As noted in a recent press release from ACNeilsen, New York, consumers tend to go into standard behavioral modes when shopping at the supermarket. And understanding those modes could help product developers, as well as brand managers and marketers, better fine-tune their efforts.
“Shoppers don’t waste energy on everyday decisions,” notes Manjima Khandelwal, senior vice president, Nielsen Customized Research, in the release. “To simplify their lives, shoppers are often in grab-and-go mode, reaching for the brands they usually buy without reading the label or checking the price. The key to reaching shoppers lies in understanding that shoppers’ habitual mode can be disrupted by external stimuli such as advertising, buzz, new offers, price and promotions. Marketers can leverage this brief window of opportunity to trigger change by understanding which hot buttons to push.”

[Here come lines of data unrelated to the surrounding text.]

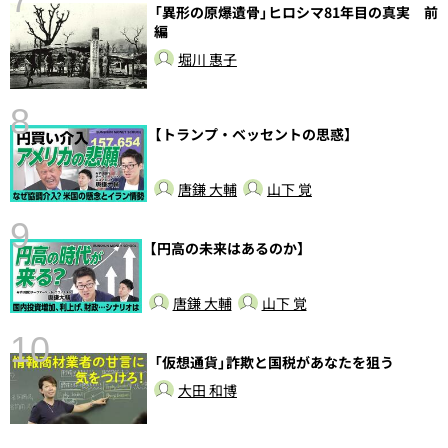
「異形の原爆遺骨」ヒロシマ81年目の真実 前
編
堀川 惠子
8
【トランプ・ベッセントの思惑】
唐鎌 大輔
山下 覚
9
【円高の未来はあるのか】
前
唐鎌 大輔
山下 覚
10
「仮想通貨」詐欺と国税があなたを狙う
大田 和博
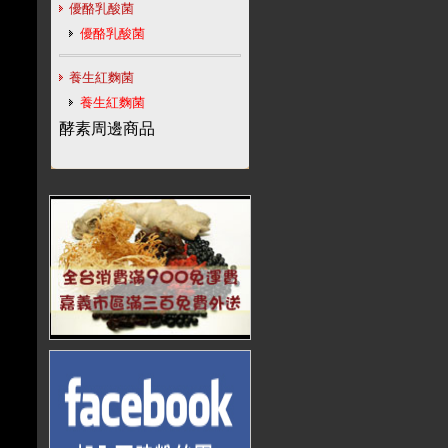
優酪乳酸菌
優酪乳酸菌
養生紅麴菌
養生紅麴菌
酵素周邊商品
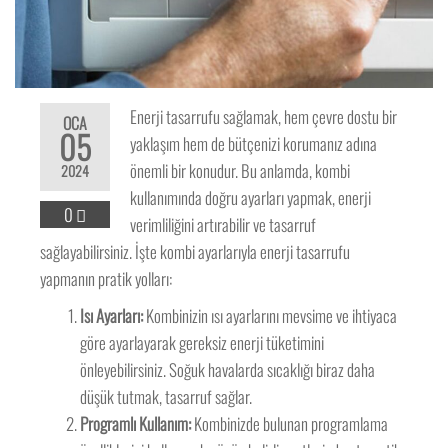
Enerji tasarrufu sağlamak, hem çevre dostu bir
OCA
05
yaklaşım hem de bütçenizi korumanız adına
önemli bir konudur. Bu anlamda, kombi
2024
kullanımında doğru ayarları yapmak, enerji
0
verimliliğini artırabilir ve tasarruf
sağlayabilirsiniz. İşte kombi ayarlarıyla enerji tasarrufu
yapmanın pratik yolları:
Isı Ayarları:
Kombinizin ısı ayarlarını mevsime ve ihtiyaca
göre ayarlayarak gereksiz enerji tüketimini
önleyebilirsiniz. Soğuk havalarda sıcaklığı biraz daha
düşük tutmak, tasarruf sağlar.
Programlı Kullanım:
Kombinizde bulunan programlama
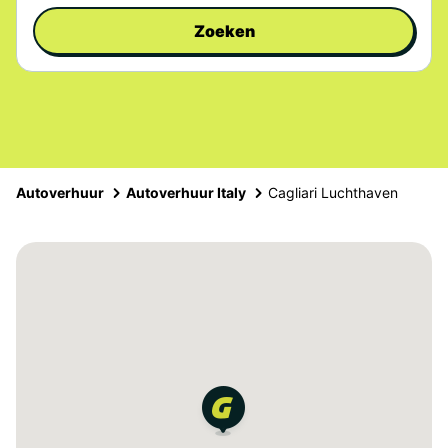
Zoeken
Autoverhuur
Autoverhuur Italy
Cagliari Luchthaven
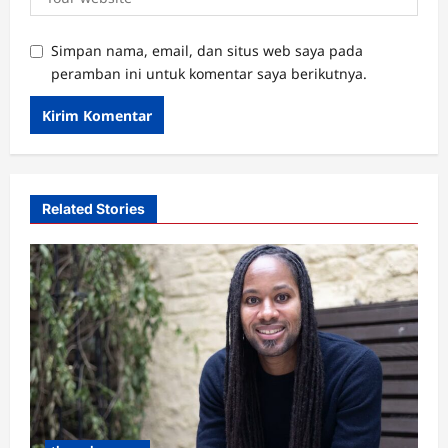
Simpan nama, email, dan situs web saya pada
peramban ini untuk komentar saya berikutnya.
Related Stories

The study analyzed the shoppers’ behavior in 30 food categories and showed that they adopt one of four different “shopping modes” during the course of their shopping: auto-pilot, variety-seeking, buzz, or bargain hunting. The “auto-pilot” mode takes hold for everyday, habitual product decisions—often when purchasing coffee, cereal, cheese, margarine and mayonnaise. But when “variety-seeking”—a mode adopted when shopping in the frozen-food or breakfast cereal aisles, or when looking for items like biscuits, salad dressings chewing gum—consumers browse for surprises. “Buzz” mode was often reserved for items like energy and sports drinks, chocolate, ready-to-drink teas and yogurt drinks. “Bargain-hunting” choices are based purely on price comparison and promotions, often reserved for canned tuna, tomatoes and fruit; cheese; and pasta sauce.
This research suggests that some manufacturers might be better served by reserving in-store deals and promotions for product categories that fit such criteria.
“Consumers choosing sports drinks aren’t looking for a bargain,” says Khandelwal. “In-store deals for these products go largely unnoticed. Marketers would be better off redirecting their wasted promo dollars to investing in advertising and new product introductions.”